In my previous post I wrote about the evolution of the Echelon Reference Series. So far there have been four stages:
- Raw copy and paste aggregation. Ultimately not useful to me because it threw away so much information without gaining me much.
- Aggregating by source document, marking up in Word using styles specific to the problem domain. Ultimately too specific, not abstract enough, and my workflow was prone to error… as illustrated very clearly when a moment’s inattention blew away almost everything. Oops… but it cleared the deck for the next version.
- As second iteration, but slightly more abstract, making it easier to handle in code. More importantly, started using source control (as I should have been from the start). Also started to parse and gain information from the text itself, allowing automating linking and cross-referencing of content. Ultimately insufficient because it lacked fine control over layout, and the automated data extraction similarly lacked fine control. Released: ERS: Barbarians, ERS: Clerics, and ERS: Sorcerers.
- Revised document construction mechanisms. Made workflow more efficient by building a common index file, then linking and cross-referencing information as new content was added. While it is getting closer, I realized there is opportunity for another level of abstraction in content (which I’ll talk about below) and combining the document files (as opposed to data files) so I need only maintain one set for all six versions (see below) of each. Released: ERS: Rogues, ERS: Fighters, ERS: Monks, and ERS: Rangers in RAF (except Monks, which is WIP — Work In Progress, the next stage), and will release the other ERS class books and the ERS spell books (sample ERS: Elemental Wizard Spells, PWYW).
Now to describe the next generation of the Echelon Reference Series.
Next Generation Data Geekery
Grab your pocket protectors, this is going to be a ride.
The biggest limitation I’ve had with the Echelon Reference Series lately is around data selection, and redundancy in document scaffolding. What does that mean? Well…

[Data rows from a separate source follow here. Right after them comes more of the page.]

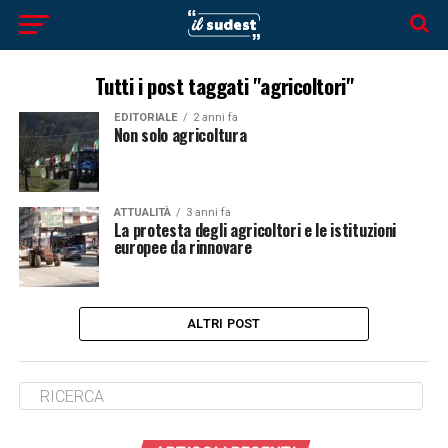
Tutti i post taggati "agricoltori"
EDITORIALE
2 anni fa
Non solo agricoltura
ATTUALITÀ
3 anni fa
La protesta degli agricoltori e le istituzioni
europee da rinnovare
ALTRI POST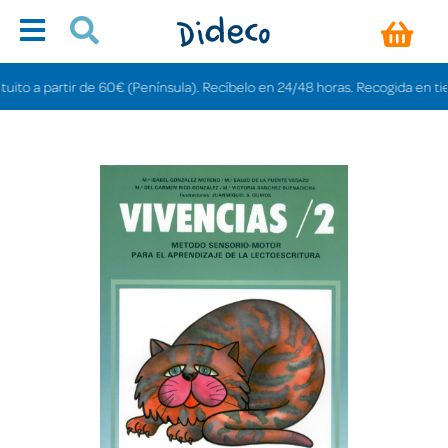
 a partir de 60€ (Península). Recíbelo en 24/48 horas. Recogida en tiendas 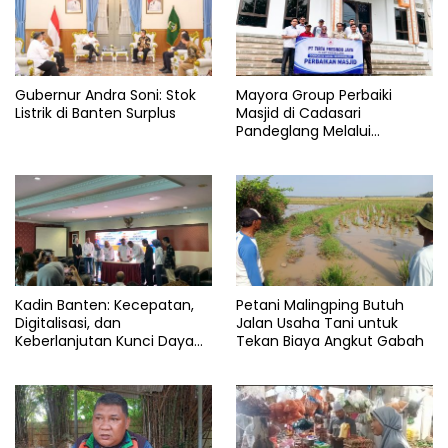
Gubernur Andra Soni: Stok
Mayora Group Perbaiki
Listrik di Banten Surplus
Masjid di Cadasari
Pandeglang Melalui
Program CSR
Kadin Banten: Kecepatan,
Petani Malingping Butuh
Digitalisasi, dan
Jalan Usaha Tani untuk
Keberlanjutan Kunci Daya
Tekan Biaya Angkut Gabah
Saing Pelabuhan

- Almost every title of the Echelon Reference Series has two main flavors: PRD-Only, and 3pp+PRD. The first has material only from the PRD (well, mostly… I don’t count my augmentations), the second includes select third-party material.
- Each book in the Echelon Reference Series has three versions, at different stages of development. I started releasing the early-stage versions (at a discount, see below) so they at least exist, and I can then improve on them.

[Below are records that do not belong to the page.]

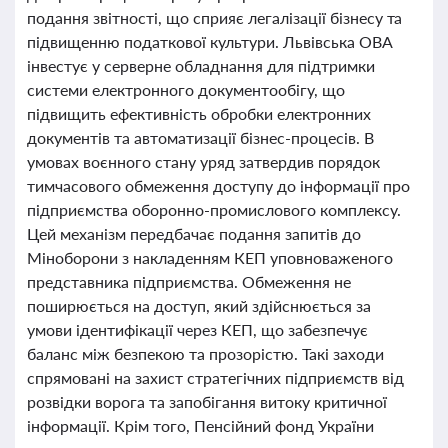
подання звітності, що сприяє легалізації бізнесу та
підвищенню податкової культури. Львівська ОВА
інвестує у серверне обладнання для підтримки
системи електронного документообігу, що
підвищить ефективність обробки електронних
документів та автоматизації бізнес-процесів. В
умовах воєнного стану уряд затвердив порядок
тимчасового обмеження доступу до інформації про
підприємства оборонно-промислового комплексу.
Цей механізм передбачає подання запитів до
Міноборони з накладенням КЕП уповноваженого
представника підприємства. Обмеження не
поширюється на доступ, який здійснюється за
умови ідентифікації через КЕП, що забезпечує
баланс між безпекою та прозорістю. Такі заходи
спрямовані на захист стратегічних підприємств від
розвідки ворога та запобігання витоку критичної
інформації. Крім того, Пенсійний фонд України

- The RAF (‘Rough And Fast’, politely) version has the basic text content, but not much more. No diagrams, no additional useful redundancy (such as applying the archetypes to the associated class to build a ‘new class’ and see what it looks like when the archetype is used. While I do look for places where items are referenced (such as feats and skills) I might not have yet done it exhaustively. This version of the product sells at 50% off (75% off in bundles) because they’re not complete, and buyers will also get the WIP and Final versions at no extra charge when they come available.
- The WIP (‘Work in Progress’) is more developed. The text has been gone over more thoroughly, and I’ve added many diagrams (but possibly not all). I probably don’t have the archetype classes in place, but I might have started organizing things better. This version of the product sells at 25% off (50% in bundles) because while they’re getting closer, they’re not actually done yet. Again, buyers will also get the Final versions at no extra charge when they are available.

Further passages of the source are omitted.